I want to implement a data type Direction
and define a commutative operator .>
for it.
So far I have this:
data Direction = N | E | S | W | None
(.>) :: Direction -> Direction -> [Direction]
N .> S = [None]
W .> E = [None]
(.>) = flip (.>)
I get the error Equations for ‘.>’ have different numbers of arguments
. That's what I don't understand, because both sides of the equation have the same numers of arguments when checked in ghci:
λ> :t (.>)
(.>) :: Direction -> Direction -> [Direction]
λ> :t flip (.>)
flip (.>) :: Direction -> Direction -> [Direction]
I can resolve the error by writing d1 .> d2 = d2 .> d1
instead of using flip
but I can't understand why flip won't work.

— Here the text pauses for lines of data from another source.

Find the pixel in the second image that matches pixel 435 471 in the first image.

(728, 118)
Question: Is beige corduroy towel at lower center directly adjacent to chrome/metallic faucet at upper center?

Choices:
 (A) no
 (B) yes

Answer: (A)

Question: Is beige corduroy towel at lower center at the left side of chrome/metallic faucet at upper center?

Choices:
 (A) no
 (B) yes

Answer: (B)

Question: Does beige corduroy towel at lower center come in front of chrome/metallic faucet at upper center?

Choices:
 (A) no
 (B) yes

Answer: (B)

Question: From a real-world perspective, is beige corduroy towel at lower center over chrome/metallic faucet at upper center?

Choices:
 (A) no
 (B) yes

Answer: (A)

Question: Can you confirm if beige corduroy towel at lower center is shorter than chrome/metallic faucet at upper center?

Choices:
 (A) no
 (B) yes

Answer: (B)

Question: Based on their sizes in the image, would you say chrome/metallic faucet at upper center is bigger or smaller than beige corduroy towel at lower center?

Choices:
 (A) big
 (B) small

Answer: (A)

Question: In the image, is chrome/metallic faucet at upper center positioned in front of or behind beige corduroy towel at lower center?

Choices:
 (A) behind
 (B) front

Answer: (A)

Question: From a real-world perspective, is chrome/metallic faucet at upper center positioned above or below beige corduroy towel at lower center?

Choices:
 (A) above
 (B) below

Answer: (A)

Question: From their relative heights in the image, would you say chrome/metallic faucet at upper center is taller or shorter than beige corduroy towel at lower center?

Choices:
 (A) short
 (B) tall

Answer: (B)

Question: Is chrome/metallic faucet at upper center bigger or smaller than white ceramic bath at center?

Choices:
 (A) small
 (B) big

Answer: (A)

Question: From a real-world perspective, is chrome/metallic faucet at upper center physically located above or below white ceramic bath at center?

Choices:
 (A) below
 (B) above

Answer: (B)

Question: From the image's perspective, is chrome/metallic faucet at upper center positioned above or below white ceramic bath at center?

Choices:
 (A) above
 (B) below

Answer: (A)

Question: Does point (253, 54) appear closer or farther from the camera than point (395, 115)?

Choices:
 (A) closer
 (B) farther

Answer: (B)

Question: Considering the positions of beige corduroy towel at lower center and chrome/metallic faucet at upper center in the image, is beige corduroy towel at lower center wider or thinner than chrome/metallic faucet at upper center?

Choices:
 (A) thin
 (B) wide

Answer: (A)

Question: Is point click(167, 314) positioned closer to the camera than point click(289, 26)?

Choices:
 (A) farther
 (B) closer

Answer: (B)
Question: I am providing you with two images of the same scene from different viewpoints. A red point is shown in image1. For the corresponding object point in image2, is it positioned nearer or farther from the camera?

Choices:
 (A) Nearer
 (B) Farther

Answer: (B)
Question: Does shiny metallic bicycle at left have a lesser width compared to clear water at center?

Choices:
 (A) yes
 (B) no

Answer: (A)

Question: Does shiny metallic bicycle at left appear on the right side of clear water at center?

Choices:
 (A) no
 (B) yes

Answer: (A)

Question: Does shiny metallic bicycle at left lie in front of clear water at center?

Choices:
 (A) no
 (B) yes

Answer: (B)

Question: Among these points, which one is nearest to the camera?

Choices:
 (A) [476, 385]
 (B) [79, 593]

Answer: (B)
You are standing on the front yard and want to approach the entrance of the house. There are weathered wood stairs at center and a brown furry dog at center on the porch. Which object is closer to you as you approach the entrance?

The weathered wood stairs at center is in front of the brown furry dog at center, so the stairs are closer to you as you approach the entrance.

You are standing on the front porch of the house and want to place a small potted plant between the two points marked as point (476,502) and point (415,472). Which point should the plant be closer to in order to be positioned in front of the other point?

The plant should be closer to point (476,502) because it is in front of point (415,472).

Any ideas?
Edit: removed second, unrelated question
Haskell mandates that each equation for a function has the same number of explicit arguments on the left hand side. This is not allowed:
N .> S = ... -- two arguments
W .> E = ... -- two arguments
(.>) = ... -- no arguments
Even if the last line is morally correct, since the type of the ...
part has two arguments, Haskell does not allow it, since the arguments are not explicitly present in the left hand side. So, we need to make the arguments explicit, using something like
x .> y = ... x y -- two arguments
That is:
x .> y = flip (.>) x y
which can be simplified to
x .> y = y .> x
which is what you wrote in the question.
If you wonder why this is disallowed, there is a question for that.